Over time, most refugees continue to adapt, often acquiring driver’s licences and purchasing more permanent homes, according to Pascal. The IRM-W is there with them every step of the way, safeguarding their right to also pursue the “American Dream.”
In 2015 IRM-W anticipates an influx of refugees from the Democratic Republic of Congo. As such, they are seeking Swahili-speaking volunteers or others with ties to East Africa to become a part of their 100-plus member team of volunteers. Likewise, this year will see the implementation of the U.S. State Department’s initiative to address the volume of unaccompanied children who come across the border between the U.S. and Mexico. Put in place last year, it provides a means for legal U.S. citizens from El Salvador, Guatemala or Honduras to file paperwork for their children—who are still in danger in their home country—to qualify for refugee status and safely be reunited with their family in the U.S. through the Refugee Admissions Program. As IRM-W is the only refugee resettlement agency in this area of the state, they expect a significant amount of their efforts will help fortify the success of this new initiative.

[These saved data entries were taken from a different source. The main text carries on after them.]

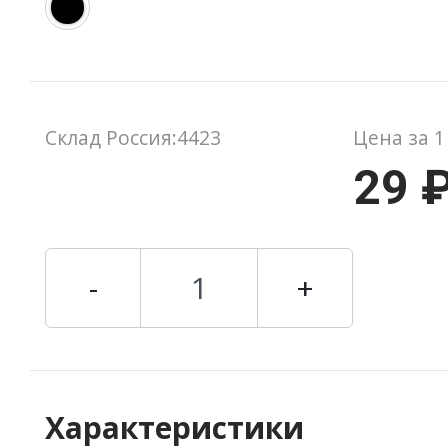
Склад Россия:4423
Цена за 1
29 
-
+
Характеристики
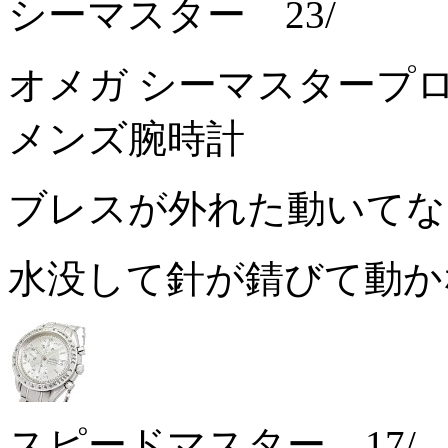
シーマスター 23/
オメガ シーマスタープロ 30
メンズ腕時計
ブレスが外れた動いて
水没して針が錆びて動か
スピードマスター 17/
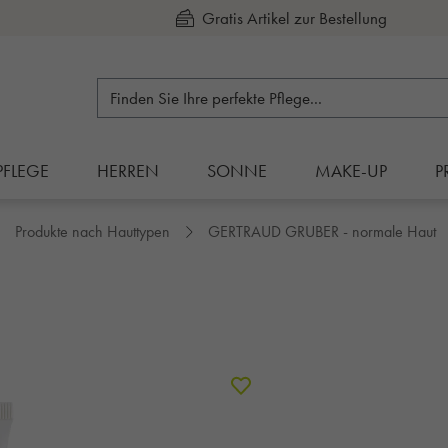
Kauf auf Rechnung
PFLEGE
HERREN
SONNE
MAKE-UP
P
Produkte nach Hauttypen
GERTRAUD GRUBER - normale Haut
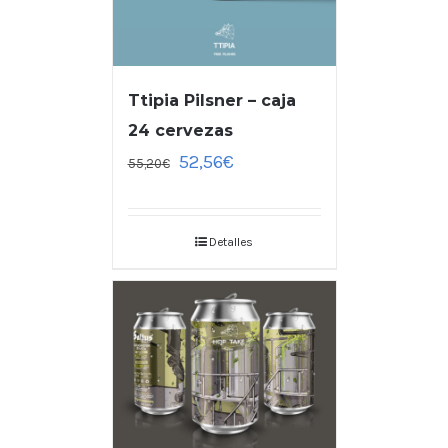
Ttipia Pilsner – caja
24 cervezas
52,56
€
55,20
€
Detalles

Folks can get a first-hand dose of what they do and the stories behind their work. The World Refugee Day event will kick off at 10 a.m. with a “Walk Around the World.” Through this, attendees will be able to meet refugees and hear about their stories. Cultural entertainment, international food and children’s activities will color the event. Events will continue through 2 p.m. Donations are welcome and T-shirts will be available for purchase. All funds will benefit IRM-W’s refugee resettlement programming, which will combine with monies procured from their annual fundraising event, “A Ticket to Taste.” It will be held on November 14 at UNCW’s Burney Center this year. For now locals can become informed through the celebratory event held this Saturday.
“Meet a person who has had to flee his country to save his life and give his child a future—it will change your life,” Pascal says. “No need to travel the world to make a global difference.”